Medicina Moderna e Contemporânea

Uma nova paisagem paradigmática se descortinou à compreensão do homem moderno a partir dos trabalhos da física de Galileu Galilei, o racionalismo de filósofos como René Descartes (autor da obra Discurso sobre o método) e Leibniz, além dos filósofos empiristas como Francis Bacon, Jonh Locke e David Hume. Nasce a metodologia científica moderna, sob as bases da observação, da experimentação, do estrito uso da razão e alicerçada em uma cosmovisão mecanicista (o universo é entendido como uma máquina cujas engrenagens devem ser descobertas pela pesquisa científica).

Nesse novo cenário ergue-se a medicina científica. Da mesma maneira que o universo, o homem passou a se ver visto como uma máquina e para desvendar os segredos da saúde e da doença era preciso entender como essa máquina funciona e buscar em suas partes mínimas e nas relações entre elas a explicação última para seu funcionamento e, consequentemente, para seu adoecimento e subsequente tratamento.

A partir da segunda metade do século XVII e, sobretudo, o século XIX, serão especialmente relevantes para os avanços da medicina.
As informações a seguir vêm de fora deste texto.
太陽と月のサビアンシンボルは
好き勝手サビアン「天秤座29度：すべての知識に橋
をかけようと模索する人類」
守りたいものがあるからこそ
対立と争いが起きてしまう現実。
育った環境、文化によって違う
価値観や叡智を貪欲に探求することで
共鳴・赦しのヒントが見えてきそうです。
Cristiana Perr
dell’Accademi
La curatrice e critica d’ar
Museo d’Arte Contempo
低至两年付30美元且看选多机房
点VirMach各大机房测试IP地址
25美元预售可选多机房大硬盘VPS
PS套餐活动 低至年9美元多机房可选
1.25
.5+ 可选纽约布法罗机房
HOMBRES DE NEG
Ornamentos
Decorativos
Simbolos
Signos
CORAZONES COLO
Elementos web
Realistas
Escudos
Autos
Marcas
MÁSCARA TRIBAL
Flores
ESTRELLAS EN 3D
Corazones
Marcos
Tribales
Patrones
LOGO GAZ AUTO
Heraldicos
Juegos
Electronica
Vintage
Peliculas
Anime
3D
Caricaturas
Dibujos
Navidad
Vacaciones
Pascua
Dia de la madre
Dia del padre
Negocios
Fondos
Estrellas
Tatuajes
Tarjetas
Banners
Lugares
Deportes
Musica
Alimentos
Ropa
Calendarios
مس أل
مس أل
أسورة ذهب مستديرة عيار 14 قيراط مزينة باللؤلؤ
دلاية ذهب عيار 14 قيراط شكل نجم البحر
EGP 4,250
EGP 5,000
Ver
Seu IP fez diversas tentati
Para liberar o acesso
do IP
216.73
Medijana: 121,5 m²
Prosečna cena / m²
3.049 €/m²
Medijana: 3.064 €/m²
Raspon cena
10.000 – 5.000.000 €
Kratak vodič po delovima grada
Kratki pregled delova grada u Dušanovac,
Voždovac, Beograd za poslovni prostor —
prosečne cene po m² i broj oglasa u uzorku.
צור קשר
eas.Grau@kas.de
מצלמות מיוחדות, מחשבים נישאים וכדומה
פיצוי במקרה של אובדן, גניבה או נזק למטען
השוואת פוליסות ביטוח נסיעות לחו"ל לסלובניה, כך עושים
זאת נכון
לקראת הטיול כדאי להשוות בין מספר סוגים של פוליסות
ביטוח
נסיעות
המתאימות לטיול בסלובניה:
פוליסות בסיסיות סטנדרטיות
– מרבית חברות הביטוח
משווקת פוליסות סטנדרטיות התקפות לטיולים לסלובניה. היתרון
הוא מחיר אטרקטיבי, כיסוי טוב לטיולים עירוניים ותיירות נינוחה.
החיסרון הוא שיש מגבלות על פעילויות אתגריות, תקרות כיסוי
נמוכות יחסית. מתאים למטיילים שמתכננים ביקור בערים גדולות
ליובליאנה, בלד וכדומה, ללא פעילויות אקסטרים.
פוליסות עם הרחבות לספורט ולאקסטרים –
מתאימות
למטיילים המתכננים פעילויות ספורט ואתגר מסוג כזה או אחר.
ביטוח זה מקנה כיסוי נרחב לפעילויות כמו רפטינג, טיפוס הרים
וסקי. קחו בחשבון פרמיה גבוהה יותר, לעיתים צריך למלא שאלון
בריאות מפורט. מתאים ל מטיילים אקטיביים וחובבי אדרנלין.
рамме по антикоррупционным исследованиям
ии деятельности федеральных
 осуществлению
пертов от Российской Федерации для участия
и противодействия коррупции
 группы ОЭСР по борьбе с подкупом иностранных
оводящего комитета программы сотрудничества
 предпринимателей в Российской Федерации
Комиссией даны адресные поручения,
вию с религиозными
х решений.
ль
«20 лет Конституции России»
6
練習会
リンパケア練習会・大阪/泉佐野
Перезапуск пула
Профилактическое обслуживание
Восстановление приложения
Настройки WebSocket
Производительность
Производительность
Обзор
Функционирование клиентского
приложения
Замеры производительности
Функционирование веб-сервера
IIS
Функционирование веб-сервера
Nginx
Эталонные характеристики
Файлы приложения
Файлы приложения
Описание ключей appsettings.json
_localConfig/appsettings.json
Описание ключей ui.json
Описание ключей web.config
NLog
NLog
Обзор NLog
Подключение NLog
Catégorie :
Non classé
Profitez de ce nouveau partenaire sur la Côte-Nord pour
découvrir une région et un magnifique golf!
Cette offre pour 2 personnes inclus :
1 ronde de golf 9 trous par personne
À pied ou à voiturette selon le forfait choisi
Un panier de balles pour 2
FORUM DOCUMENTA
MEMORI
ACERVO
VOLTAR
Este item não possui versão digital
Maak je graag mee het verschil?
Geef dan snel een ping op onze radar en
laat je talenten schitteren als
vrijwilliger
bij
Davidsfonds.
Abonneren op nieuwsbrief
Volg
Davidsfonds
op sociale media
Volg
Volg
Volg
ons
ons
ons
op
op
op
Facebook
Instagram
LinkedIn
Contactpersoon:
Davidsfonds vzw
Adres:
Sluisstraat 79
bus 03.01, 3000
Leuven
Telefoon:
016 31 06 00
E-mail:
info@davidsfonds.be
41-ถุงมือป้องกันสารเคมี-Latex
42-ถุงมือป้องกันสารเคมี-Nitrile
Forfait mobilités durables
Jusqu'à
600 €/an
Robert Hooke (1635-1703) descobriu, por volta de 1665, a presença de estruturas biológicas mínimas nos tecidos vivos, a qual chamou de célula. Publicando seus estudos no livro Micrographia, sua descoberta fez-se logo mundialmente conhecida e a célula tornou-se a unidade da vida. No século XVIII, o holandês comerciante de tecidos Antoni Van Leeuwenhoek aprimorou o uso do microscópio e pôde constatar, pela primeira vez, a existência de animálculos invisíveis a olho nu, como protozoários, bactérias e espermatozoides. No século XIX, na França, o médico Claude Bernard (1813-1878), com seus estudos na área da fisiologia, procurou explicar as forças que atuam no organismo como reações e interações físico-químicas e introduziu o método experimental na medicina científica ao utilizar animais em testes laboratoriais. Na Alemanha, em 1847, o médico e professor da Faculdade de Medicina de Berlin, Hermann Ludwig Ferdinand von Helmholtz (1821-1894), criou o oftalmoscópio, realizou estudos de termodinâmica, eletrodinamismo e movimentação de fluidos, reforçando a ideia das interações físico-químicas no organismo. Em 1872, Louis Pasteur trouxe a público seu famoso trabalho que atestava a existência dos microrganismos. A vida somente podia ser reproduzida a partir de outra vida, por meio de germes ou brotos provenientes de outros seres vivos e não de forma espontânea e constatou ainda que as enfermidades contagiosas eram, na verdade, transmitidas por microscópicos agentes biológicos: as bactérias.

Os exemplos são ainda maiores e, de modo geral, a nova medicina, baseada no então empirismo científico, buscou seus conhecimentos na análise do ser humano: para se conhecer a doença, seja orgânica ou psíquica, é agora necessário “desmontar” o homem em suas mínimas partes constituintes, onde se ocultariam as alterações responsáveis pelo seu adoecimento, sendo necessário a utilização de novo método, capaz de agir nesses menores locais, a fim de consertar e manter o indivíduo saudável.

Referências

JAEGER, W. Paideia: a formação do homem grego. Tradução de Artur M. Parreira. 3. ed. São Paulo: Martins Fontes, 1995.

REALE, G.; ANTISERI, D. História da Filosofia: Filosofia pagã antiga. Tradução de Ivo Storniolo. 3. ed. São Paulo: Paulus, 2007.